Cunningham Park
Sy Spyler Field
Only a few months after he was married, Sy Spyler (1937-1998) began coaching Little League baseball, and he continued to volunteer for over 35 years. Most of those years he worked as a local coach. Even more than his enthusiasm for baseball, his love of working with children led Spyler to dedicate much of his time to coaching.
After he graduated from Theodore Roosevelt High School (P.S. 435) in the Bronx, Spyler became a union plumber. He worked on plumbing aspects of bridge projects before moving on to work for the New York City Housing Authority, where he did inspections and worked on reconstruction projects. Between 1955 and 1957 he was on active military duty in Europe. He was in the Army’s Special Services, where he played baseball and won the All Europe Championship with his team. Returning to the United States, he was drafted by the Chicago White Sox as a catcher, but was not able to play due to an injury. He married his wife Susan in 1963 and moved to Oakland Hills. Together they had two sons, one of whom is also a Little League coach now.

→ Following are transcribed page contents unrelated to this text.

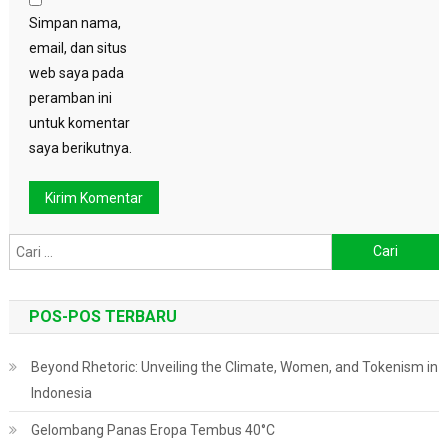
Simpan nama,
email, dan situs
web saya pada
peramban ini
untuk komentar
saya berikutnya.
Cari
untuk:
POS-POS TERBARU
Beyond Rhetoric: Unveiling the Climate, Women, and Tokenism in
Indonesia
Gelombang Panas Eropa Tembus 40°C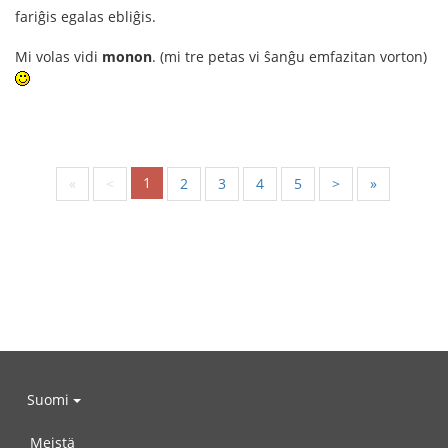
fariĝis egalas ebliĝis.
Mi volas vidi
monon
. (mi tre petas vi ŝanĝu emfazitan vorton)
1
«
<
2
3
4
5
>
»
Suomi
Meistä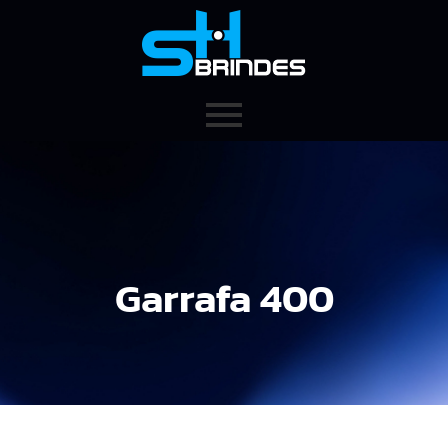
Garrafa 400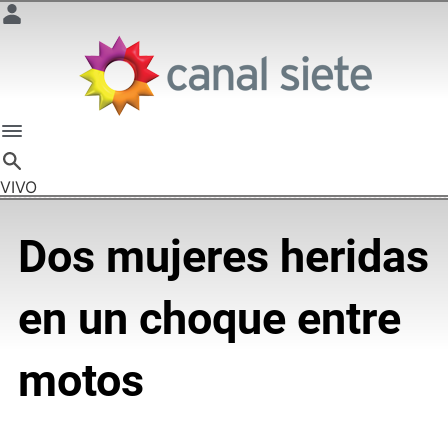
VIVO
Dos mujeres heridas
en un choque entre
motos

Located at 210th Street and 73rd Avenue, this is the closest ballfield to Spyler’s home in Windsor Park. It was known simply as “Field #7” until Council Member Sheldon Leffler asked Parks to change the name to honor Spyler’s dedication to Little League in 1999. This field is equipped with a backstop, seating for the players, concrete bleacher seating for spectators, and two drinking fountains. Located next to the field is 210th Street Playground. The ballfield and the playground are part of Cunningham Park. Originally named Hillside Park, it was renamed for W. Arthur Cunningham (1894-1934) the year that he died. Cunningham was the Comptroller during Mayor Fiorello H. La Guardia’s (1882-1947) administration and died suddenly of a heart attack during his term.
The site of Cunningham Park was first suggested on the map of Greater New York drafted in 1900. The map was created under the direction of Louis Risse, the chief engineer of New York City’s Topographical Bureau who designed the Grand Concourse in the Bronx, and it measured 27 by 31 feet. Displayed at the Paris Exposition, it was one of the most popular attractions, along with the Metro, Paris’s new subway, which opened four years before New York’s first line. The map proposed to tie the newly merged boroughs together with parks, boulevards, and highways. The City gradually acted on many of the proposals on Risse’s map, including the creation of a park on this site, buying parcels of land between 1928 and 1944.
Among the parcels that were merged to create Cunningham Park was the first automobile highway in the United States. Built in 1908 by William K. Vanderbilt Jr. as a toll road, its financial performance worsened as the public highway system grew. It finally closed in 1938, and has become a tree-lined path within the park. Walkers, joggers, and bicycle riders now use the former Motor Parkway.
Between Cunningham and Alley Pond Parks, attractive co-ops fill most of the area around 73rd Avenue. Alley Pond Park was another Risse proposal, and together with Cunningham Park, it helps define the neighborhood that sits between Union Parkway and 48th Avenue. Its name, Oakland Gardens, combines references to a mansion built by Frederick Newbold Lawrence in 1847 named “The Oaks” and the extensive gardens and greenhouses that opened there in 1859. The area slowly developed with middle class homes in the late 19th century. The Oakland Golf Club, formerly located on the site of the Queensborough Community College, had prominent members including Governor Alfred E. Smith (1873-1944) and Senator Robert F. Wagner (1877-1953). After World War II, the area began developing more rapidly with single family homes, apartment complexes, and co-ops.